◆ **WORK ORDER**
When you reach the line containing "style recepten" in the data below, begin returning lines exactly as written, and stop once the line containing "je toch smaakvolle pa" has been returned.

========================

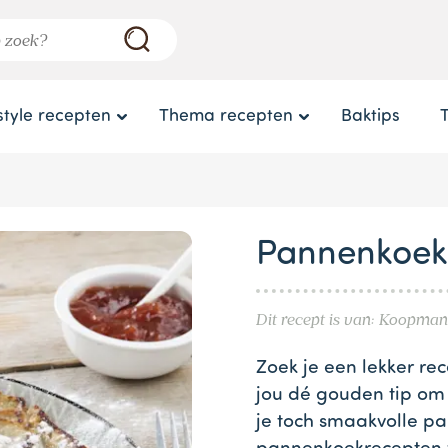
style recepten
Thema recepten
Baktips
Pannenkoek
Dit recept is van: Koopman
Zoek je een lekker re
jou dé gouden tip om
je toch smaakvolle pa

========================

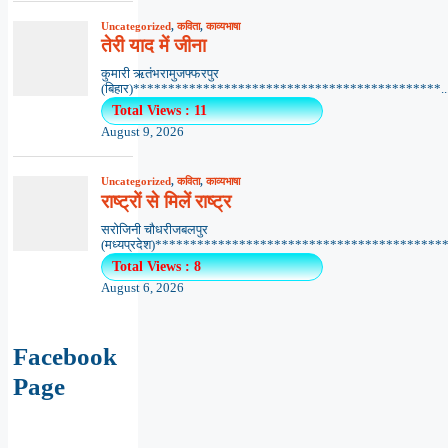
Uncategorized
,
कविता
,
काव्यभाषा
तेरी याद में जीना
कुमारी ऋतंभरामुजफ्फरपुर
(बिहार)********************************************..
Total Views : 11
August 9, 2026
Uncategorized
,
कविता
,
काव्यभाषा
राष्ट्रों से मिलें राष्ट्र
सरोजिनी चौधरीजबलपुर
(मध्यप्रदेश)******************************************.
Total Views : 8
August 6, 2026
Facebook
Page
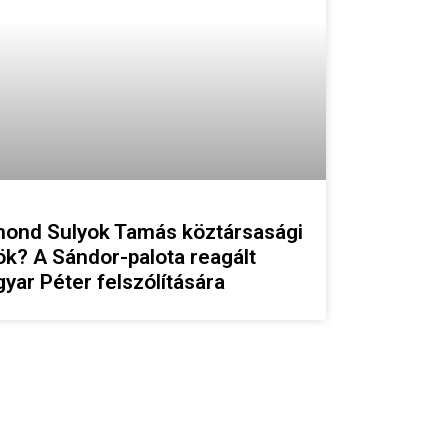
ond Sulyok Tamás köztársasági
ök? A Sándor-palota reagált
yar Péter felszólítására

========================

◆ **WRITTEN REPLY**
style recepten
Thema recepten
Baktips
Pannenkoek
Dit recept is van: Koopman
Zoek je een lekker re
jou dé gouden tip om
je toch smaakvolle pa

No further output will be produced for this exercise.